My name is Joao Paula. I was born and raised in Portugal. I moved to the United States on August 17th of 2002 in pursuit of a better future and lived in Florida until February of 2008. Ever since I moved here this country provided me with an amazing opportunity to a great life, so I decided to pay it back. I’m a United States Army Veteran, First Calvary Division out of Fort Hood, Texas. I decided to enlist on February 28th of 2008 and served very proudly until March 19th 2011. I figured there wasn’t a better way to pay back all the good our country gave me, other than to serve and protect this great nation that I now call home.
During my service in the military I deployed to Iraq during 2009 and went through a lot. Luckily I didn’t get injured like many service members did, but I did see quite a lot of gruesome scenarios. Things that I don’t wish anyone to see. Still to this day there are a lot of memories that are triggered by the smallest things. As weird as it may sound, looking at a baby crib or a stuffed teddy bear brings back some of those memories. The entire time during deployment those scenarios were stuck in my memory and affected me a lot. I was sleeping about two to two and half hours a night. My temper flared continuously and I found myself getting to very dark place.
There was a time I felt like giving up. I sat on my bed with my back against the wall, my 9mm against my head and was ready to end my suffering and pain. I know now that suicide is not the right answer, but at that moment it seemed like the only solution to me. As I sat there I looked at a picture of my wife and I can say it is the one thing that saved my life. I realized I wasn’t ready to leave her yet. I ended up pushing through the rest of the deployment trying my hardest to metalize myself that soon I would be home with my family once again. That was one of the most challenging things I’ve ever done.
After coming home; the temper flares, the anxiety, the sleepless nights and horrendous nightmares continued and at times got worst. Quite often I woke up terrified, crying and drenched in sweat because of nightmares that I was having. I never thought that all this was because of PTSD. Since I got out of the military, the same thoughts I had in Iraq have ran through my mind again. I couldn’t control my temper, and it was affecting not only my health
but my marriage as well. My wife was getting tired of the constant bad mood and yelling. I finally realized that I needed help, so I turned to the VA. They put me through counseling and also medications. Neither one helped much. I was diagnosed with PTSD after a few counseling sessions. It got to a certain point that I felt that everything I was doing wasn’t helping. The medications made me sick, and the counseling sessions made me even more depressed. I stopped going to counseling for a while and things got worst.

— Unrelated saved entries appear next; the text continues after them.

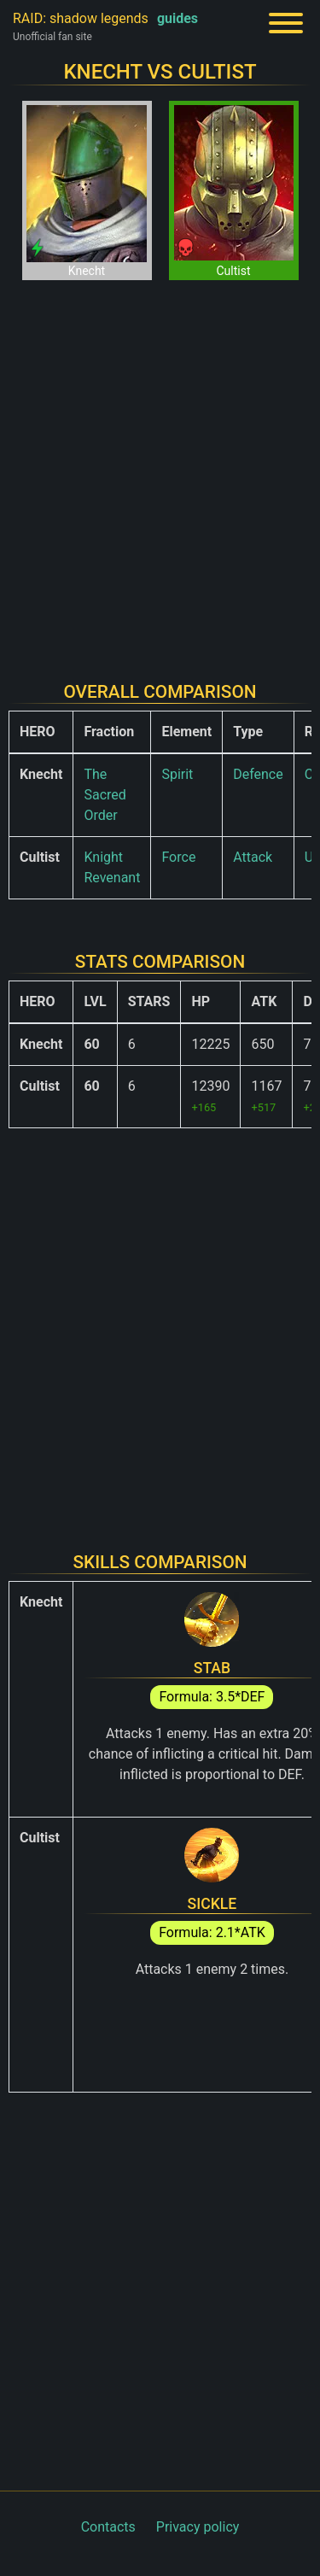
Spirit (177, 774)
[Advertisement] (160, 470)
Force (178, 857)
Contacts (108, 2527)
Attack (252, 857)
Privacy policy (198, 2527)
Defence (258, 774)
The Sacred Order (104, 794)
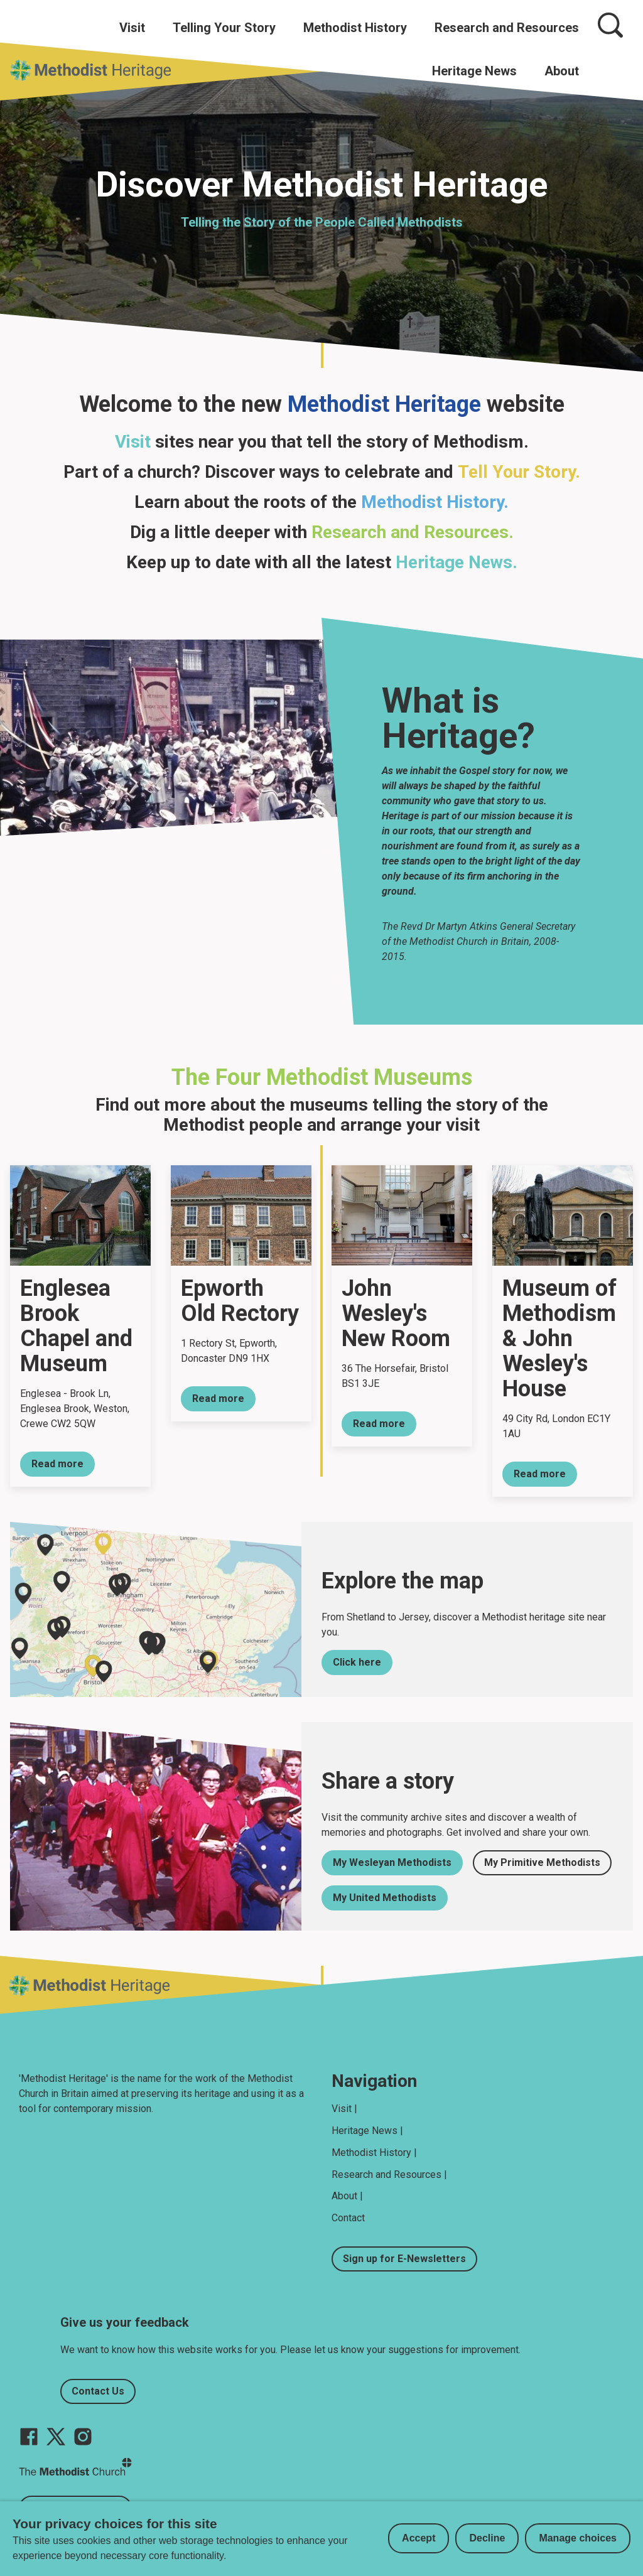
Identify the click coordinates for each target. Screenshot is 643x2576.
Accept (418, 2538)
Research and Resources (507, 27)
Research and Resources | (389, 2174)
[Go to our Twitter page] (56, 2437)
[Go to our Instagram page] (83, 2437)
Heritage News (474, 70)
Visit (132, 27)
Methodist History (355, 27)
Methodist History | (374, 2152)
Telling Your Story (224, 27)
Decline (487, 2538)
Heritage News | (367, 2131)
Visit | (344, 2109)
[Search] (610, 25)
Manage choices (578, 2538)
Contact (348, 2218)
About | (347, 2196)
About (561, 70)
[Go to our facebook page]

I turned back to the VA for help and that time one doctor and my previous therapist asked me right away what kind of therapy I wanted to do. Drugs or counseling? I realized then they couldn’t help me anymore. My nightmares got worst and occurred more often. For 7 years I was lucky enough to sleep maybe 3 or 4 full nights. And that was because I either drank alcohol or turned to marijuana.
About a year ago I was blessed to meet Alex Cruz, who, when learned out about by my military service and the issues I was going through for the past seven years, gave me a chance and an opportunity that nobody ever took the time to do. He told me about what he was doing to help veterans through his organization called THE 22 PROJECT and how their treatments has helped numerous veterans by getting their sleep back and also improving many other issues they
were experiencing, along with quality of life. I decided to give it a try, since nothing else that I did before helped. We did a scan of my brain and indeed showed damage cause by the PTSD and TBI. After the scan I began eight week treatment doing hyperbaric oxygen. At first I was wondering about how could going into a chamber help me get my sleep back, but within a week or two I started sleeping great. I started feeling better and more energized. Once I saw the treatment taking effect, I became more and more excited about the results and felt like a new person. I can’t say I sleep a full night every night, but the amount of sleep I get now compared to what I got before is a tremendous difference. It’s amazing what this treatment has done for me. It has given my sleep back, it saved my marriage and I can truly say that it has saved my life. I still have some issues that need worked on, but I’m doing it slowly, day by day and with the help of some great people. The good I got from this treatment is something I wished every veteran out there who has the same struggles could experience.